Listen to this post: What Happens When Japa Doesn’t Go as Planned: Real Stories From the Other Side
You land with two suitcases, a folder of documents, and a head full of plans. The airport smells like coffee and disinfectant. The taxi driver speaks fast. You nod like you understand. Your phone won’t connect. Your gloves are too thin. Still, you tell yourself, “I’m here now. Everything will work out.”
Then the first surprise bill hits, maybe a deposit you didn’t expect, a fee you didn’t see coming, or an email that begins with “Unfortunately…”. That night, your room feels smaller than it looked online, and the silence is a different kind of loud.
Japa is Nigerian slang for leaving quickly, often to find a safer or better life abroad. This isn’t anti-japa or pro-japa. It’s a clear look at what can go wrong, told through real-style stories (composite stories built from common experiences). If you’re planning to relocate, or you’ve already arrived and things feel shaky, you’ll find practical ways to steady yourself.
When the dream meets reality: the first 90 days after japa
The first weeks can feel like living inside a group chat where you don’t get the jokes. Everything is new, the bus routes, the accents, even the way people queue. You’re learning, but you’re also spending, waiting, and trying to stay confident while your old life is far away.
Story: ‘I thought I’d get a job fast’, then the CV silence started
Tomi arrived with a solid CV and a calm plan. Back home, people said, “With your experience, you’ll get something in two weeks.” So Tomi treated job hunting like a full-time job. Twenty applications became fifty. Fifty became one hundred. The replies were either silence or a polite no.
After a while, you start reading your own CV like it belongs to someone else.

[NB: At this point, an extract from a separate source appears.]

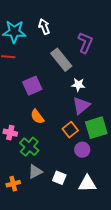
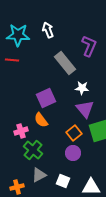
purple square: (32, 86) -> (46, 98), moved
purple triangle: (81, 106) -> (85, 109), turned -30
pink cross: (10, 133) -> (21, 131), moved, turned -32
purple circle: (82, 150) -> (73, 153), moved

You begin to wonder if your years of work even count here.
For Tomi, the reasons were simple, but hard to accept:
- Recruiters wanted local experience, even for entry roles.
- The CV format was wrong for the market, too long, too detailed, too “certificate-focused”.
- References were expected in a certain style, and time zones made calls awkward.
- Interviews felt like theatre: less “tell me what you did” and more “sell me who you are”.
- Confidence dipped, and the dip showed up in interviews.
If this part of japa is hitting you, don’t panic. Adjust the approach, not your worth.
A grounded checklist that helped Tomi reset:
- Adapt your CV to local norms (length, structure, results, not duties).
- Build proof fast: a small portfolio, GitHub, case studies, lesson plans, sample reports, anything people can see.
- Take a short course that signals current knowledge, not just past experience.
- Volunteer or take a bridge role for references that carry weight where you are.
- Ask for feedback from someone who hires locally, not only friends cheering you on.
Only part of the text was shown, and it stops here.